Bir buçuk saat çok çabuk geçti ve kendimi sıklıkla Jimmy'nin anlattıklarına odaklanmaya çalışırken yakaladım çünkü hâlâ şoktaydım. Arada birkaç fotoğraf çekmeyi de ihmal etmedim anı ölümsüzleştirmek için.




Gecenin hatırda kalan anları:

- Röportaj boyunca Jimmy sakin, hevesli ve espriliydi. Özellikle kahkahasını duymak ve onunla birlikte gülmek çok güzeldi.

- Bir kez daha Jimmy'nin aynı anda hem gizemli hem de sıcak biri olmasına hayran kaldım. Kendisinin de dediği gibi light and shade, sanırım...

- Röportaj başlamadan önce gözüm, en önde oturan uzun, kızıl ve dalgalı saçlarıyla Pre-Raphaelite resimlerinden fırlamış gibi görünen ve baştan aşağı siyah giyinmiş bir kıza kaydı. 20'li yaşların ortasında olmalıydı. İçimdeki fangirl magazin gazetecisi meraklandı: Bu kız, geçen ay Jimmy'le el ele tutuşarak yürürken objektiflere yakalanmış olan kız mıydı? Evet, büyük ihtimalle öyleydi. İlişkileri hakkında bir fikrim yoktu o zamanlar ama aradan aşağı yukarı 1 buçuk yıl geçti ve hâlâ birlikteler, halkın içine de çıkıyorlar sıklıkla. Scarlett Sabet imiş adı kızın, 26 yaşındaymış ve bir şairmiş. 

- Jimmy daha önce hiç duyulmamış birkaç tatlı hikâye anlattı. Bir keresinde Piccadilly Caddesi'nde broşür dağıtan Belçikalı bir kıza rastlamış. Onu çekici bulmuş ve İskoçya'ya davet etmeyi düşünüyormuş (bu tam Led Zeppelin III albümünün çıkışından sonra oluyor, 1970 gibi.) Sonra kız, Jimmy'nin Led Zeppelin'in solisti Robert Plant'le romantik bir illişki içinde olduğunu düşündüğünü söylemiş, bu çıkarımı da LZ III albümündeki "bütünlük hissi teması"ndan ve albüm hazırlığı sırasında Bron-Yr-Aur bölgesinde bir kulübede kalmalarından yapmış. Bu noktada hepimiz delice gülüyorduk ve Jimmy, bir gülümsemeyle: "Sonuçta kız benimle İskoçya'ya gelmedi." dedi.

- Aynı zamanda ünlü, kısa Zoso süveterinin bir arkadaşının kız arkadaşı tarafından verildiğini ve sözünün eri birisi olduğu için onu giydiğini söyledi.

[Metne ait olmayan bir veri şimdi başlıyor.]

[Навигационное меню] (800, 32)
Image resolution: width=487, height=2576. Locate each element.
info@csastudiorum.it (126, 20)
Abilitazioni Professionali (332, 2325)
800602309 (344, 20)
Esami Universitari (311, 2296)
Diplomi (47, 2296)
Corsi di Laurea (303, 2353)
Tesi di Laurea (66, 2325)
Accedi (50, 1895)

- Jimmy ile özdeşleşen "Zoso" sembolünün anlamını söyleyip söylemeyeceği sorulunca sadece "Hayır." dedi, kalabalık bu sözü tezahüratla karşıladı. Onun hakkında çok meraklı olsak da aslında gizemini korumasını seviyorduk, değil mi?

Akşam sona erdi ve Jimmy tatlı gülümsemesiyle ve hak edilmiş bir ayakta alkışlanmayla salonu terk etti. Ben de treni yakalamaya gittim. Duygusal, şanslı ve biraz melankolik hissettiğim bir akşam oldu. Hâlâ tüm zamanların en başarılı, yaratıcı ve çekici gitaristini; en sevdiğim şarkıları yazan ve yıllarca sahnelerde çalan adamı gördüğüme, bütün bunların gerçekleştiğine inanamıyorum. Ah, ama evet, gerçekleşti. Umarım bir gün canlı canlı o büyüleyici müziğini çalışına da tanık olabilirim.